** MATERIALS PROVIDED follows **
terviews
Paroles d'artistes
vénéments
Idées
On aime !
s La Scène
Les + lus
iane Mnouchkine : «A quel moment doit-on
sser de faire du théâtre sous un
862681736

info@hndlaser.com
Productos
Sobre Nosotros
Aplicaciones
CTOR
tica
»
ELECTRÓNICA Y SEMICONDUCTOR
** End of MATERIALS PROVIDED **
** MATERIALS PROVIDED follows **
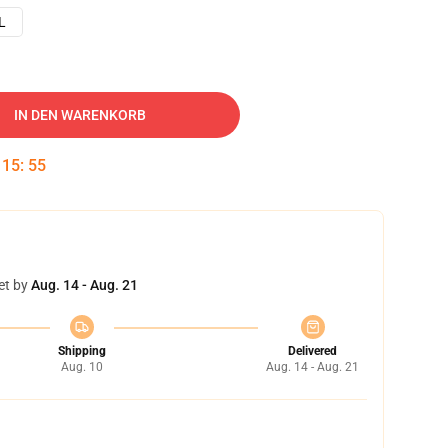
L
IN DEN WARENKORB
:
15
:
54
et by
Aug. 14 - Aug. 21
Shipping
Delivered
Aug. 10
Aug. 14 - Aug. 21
** End of MATERIALS PROVIDED **
** MATERIALS PROVIDED follows **
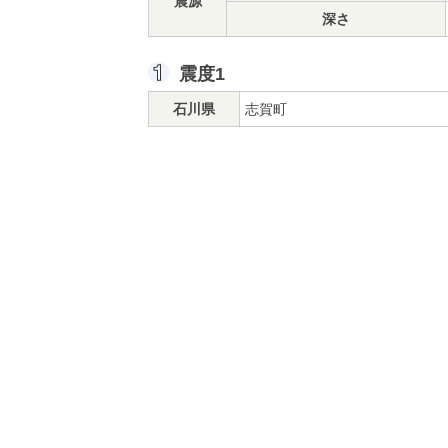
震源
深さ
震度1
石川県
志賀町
** End of MATERIALS PROVIDED **
Copy the lines above exactly. Start with the line containing "Paroles d'artistes", end with the line containing "ELECTRÓNICA Y SEMICONDUCTOR", and include both.

* EXERCISE OUTPUT:
Paroles d'artistes
vénéments
Idées
On aime !
s La Scène
Les + lus
iane Mnouchkine : «A quel moment doit-on
sser de faire du théâtre sous un
862681736

info@hndlaser.com
Productos
Sobre Nosotros
Aplicaciones
CTOR
tica
»
ELECTRÓNICA Y SEMICONDUCTOR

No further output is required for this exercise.